Motivation: The composition of 2 Lebesgue measurable functions need not be measurable. This problem can be dealt with in a case by case basis( like with convolutions). Or as Big Rudin does, apply lüsins theorem to get borel measurable functions that differ only by a set of measure zero from the original 2 functions. The composition Of these functions will differ from the composition of the original by a set of measutev 0, and will also be borel and hence Lebesgue measureable.

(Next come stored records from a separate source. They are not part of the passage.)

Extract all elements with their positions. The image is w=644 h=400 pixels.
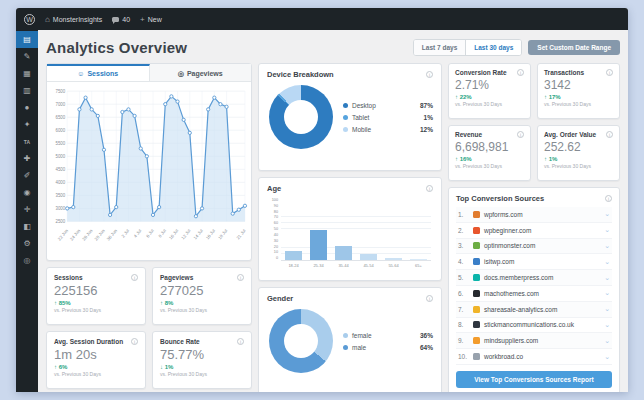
- plugins-icon[interactable]: ✚: [16, 150, 38, 167]
- source-row-isitwp.com[interactable]: 4.isitwp.com⌄: [456, 254, 612, 270]
- last-30-days-button[interactable]: Last 30 days: [465, 40, 521, 55]
- svg-text:6 Jul: 6 Jul: [145, 228, 155, 238]
- site-favicon: [473, 306, 480, 313]
- svg-text:5500: 5500: [56, 141, 66, 146]
- svg-text:22 Jun: 22 Jun: [57, 228, 69, 242]
- info-icon[interactable]: i: [131, 274, 138, 281]
- brush-icon[interactable]: ✐: [16, 167, 38, 184]
- source-row-machothemes.com[interactable]: 6.machothemes.com⌄: [456, 286, 612, 302]
- sessions-chart-card: ☺ Sessions ◎ Pageviews 25003000350040004…: [46, 63, 252, 261]
- source-domain: workbroad.co: [484, 353, 523, 360]
- info-icon[interactable]: i: [237, 274, 244, 281]
- source-row-wpbeginner.com[interactable]: 2.wpbeginner.com⌄: [456, 223, 612, 239]
- stat-delta: ↑ 22%: [455, 94, 524, 100]
- comments-menu[interactable]: 40: [112, 16, 130, 23]
- ta-plugin-icon[interactable]: TA: [16, 133, 38, 150]
- settings-icon[interactable]: ⚙: [16, 235, 38, 252]
- browser-window: W ⌂ MonsterInsights 40 + New ▤✎▦▥●✦TA✚✐◉…: [16, 8, 628, 392]
- sessions-line-chart[interactable]: 2500300035004000450050005500600065007000…: [47, 82, 251, 260]
- stat-delta: ↑ 17%: [544, 94, 613, 100]
- stat-card-sessions: Sessionsi225156↑ 85%vs. Previous 30 Days: [46, 267, 146, 325]
- right-stats-grid: Conversion Ratei2.71%↑ 22%vs. Previous 3…: [448, 63, 620, 181]
- appearance-icon[interactable]: ✦: [16, 116, 38, 133]
- source-row-wpforms.com[interactable]: 1.wpforms.com⌄: [456, 207, 612, 223]
- new-menu[interactable]: + New: [140, 15, 162, 24]
- analytics-icon[interactable]: ◧: [16, 218, 38, 235]
- age-bar-35-44[interactable]: [335, 246, 352, 260]
- info-icon[interactable]: i: [517, 131, 524, 138]
- legend-row-desktop: Desktop87%: [343, 102, 433, 109]
- svg-text:7500: 7500: [56, 89, 66, 94]
- site-favicon: [473, 290, 480, 297]
- tab-pageviews[interactable]: ◎ Pageviews: [150, 64, 252, 81]
- eye-icon: ◎: [178, 70, 184, 78]
- stat-label: Conversion Rate: [455, 69, 507, 76]
- stat-delta: ↑ 1%: [544, 156, 613, 162]
- info-icon[interactable]: i: [426, 185, 433, 192]
- stat-value: 6,698,981: [455, 140, 524, 154]
- users-icon[interactable]: ◉: [16, 184, 38, 201]
- site-favicon: [473, 242, 480, 249]
- source-rank: 5.: [458, 274, 469, 281]
- stat-sub: vs. Previous 30 Days: [160, 307, 244, 313]
- source-rank: 4.: [458, 258, 469, 265]
- info-icon[interactable]: i: [237, 338, 244, 345]
- svg-text:2500: 2500: [56, 219, 66, 224]
- stat-label: Bounce Rate: [160, 338, 200, 345]
- source-row-docs.memberpress.com[interactable]: 5.docs.memberpress.com⌄: [456, 270, 612, 286]
- last-7-days-button[interactable]: Last 7 days: [414, 40, 465, 55]
- age-bar-65+[interactable]: [410, 259, 427, 260]
- source-domain: machothemes.com: [484, 290, 539, 297]
- info-icon[interactable]: i: [426, 71, 433, 78]
- device-breakdown-title: Device Breakdown: [267, 70, 334, 79]
- info-icon[interactable]: i: [426, 295, 433, 302]
- svg-text:21 Jul: 21 Jul: [236, 228, 247, 240]
- age-bar-chart[interactable]: [281, 199, 431, 261]
- info-icon[interactable]: i: [131, 338, 138, 345]
- stat-delta: ↑ 16%: [455, 156, 524, 162]
- legend-row-female: female36%: [343, 332, 433, 339]
- source-row-mindsuppliers.com[interactable]: 9.mindsuppliers.com⌄: [456, 333, 612, 349]
- source-row-workbroad.co[interactable]: 10.workbroad.co⌄: [456, 349, 612, 365]
- stat-delta: ↓ 1%: [160, 364, 244, 370]
- source-row-stickmancommunications.co.uk[interactable]: 8.stickmancommunications.co.uk⌄: [456, 318, 612, 334]
- stat-card-avg-order-value: Avg. Order Valuei252.62↑ 1%vs. Previous …: [537, 125, 620, 181]
- svg-text:5000: 5000: [56, 154, 66, 159]
- legend-value: 36%: [420, 332, 433, 339]
- gender-donut-chart[interactable]: [269, 309, 333, 373]
- page-title: Analytics Overview: [46, 39, 187, 56]
- pages-icon[interactable]: ▥: [16, 82, 38, 99]
- source-row-optinmonster.com[interactable]: 3.optinmonster.com⌄: [456, 239, 612, 255]
- comments-icon[interactable]: ●: [16, 99, 38, 116]
- dashboard-icon[interactable]: ▤: [16, 31, 38, 48]
- tab-sessions[interactable]: ☺ Sessions: [47, 64, 150, 81]
- source-row-shareasale-analytics.com[interactable]: 7.shareasale-analytics.com⌄: [456, 302, 612, 318]
- set-custom-date-range-button[interactable]: Set Custom Date Range: [528, 40, 620, 55]
- info-icon[interactable]: i: [606, 131, 613, 138]
- view-sources-report-button[interactable]: View Top Conversions Sources Report: [456, 371, 612, 388]
- posts-icon[interactable]: ✎: [16, 48, 38, 65]
- gender-legend: female36%male64%: [343, 332, 433, 351]
- source-rank: 8.: [458, 321, 469, 328]
- legend-dot: [343, 345, 348, 350]
- legend-value: 87%: [420, 102, 433, 109]
- age-bar-55-64[interactable]: [385, 258, 402, 260]
- media-icon[interactable]: ▦: [16, 65, 38, 82]
- tools-icon[interactable]: ✛: [16, 201, 38, 218]
- source-rank: 6.: [458, 290, 469, 297]
- stat-label: Pageviews: [160, 274, 193, 281]
- age-bar-18-24[interactable]: [285, 251, 302, 260]
- collapse-icon[interactable]: ◎: [16, 252, 38, 269]
- info-icon[interactable]: i: [605, 195, 612, 202]
- svg-text:3000: 3000: [56, 206, 66, 211]
- info-icon[interactable]: i: [606, 69, 613, 76]
- svg-text:16 Jul: 16 Jul: [205, 228, 216, 240]
- site-menu[interactable]: ⌂ MonsterInsights: [45, 15, 102, 24]
- age-bar-45-54[interactable]: [360, 254, 377, 260]
- wordpress-logo-icon[interactable]: W: [24, 14, 35, 25]
- plus-icon: +: [140, 15, 145, 24]
- age-bar-25-34[interactable]: [310, 230, 327, 260]
- device-donut-chart[interactable]: [269, 85, 333, 149]
- svg-text:8 Jul: 8 Jul: [157, 228, 167, 238]
- info-icon[interactable]: i: [517, 69, 524, 76]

This begs the question ' can two functions differ by a set of measure 0 with one measurable and the other not measurable, even if the measure is complete?'
Suppose $f, g: \mathbb R^d \to \mathbb R$ agree a.e. and $f$ is measurable. Then $\{f>\lambda\}$ and $\{g>\lambda\}$ differ by a set of measure zero, so there exist null sets $E, F$ with $\{g > \lambda\} \cap F = \emptyset$ such that $$\{f > \lambda\} \cup E = \{g>\lambda\} \cup F.$$
Since the union of measurable sets is measurable, $\{f > \lambda\} \cup E$ is measurable, so $\{g>\lambda\} \cup F$ is measurable. Then $\{g>\lambda\} \cup F \setminus F = \{g>\lambda\}$ is measurable, so $g$ is measurable.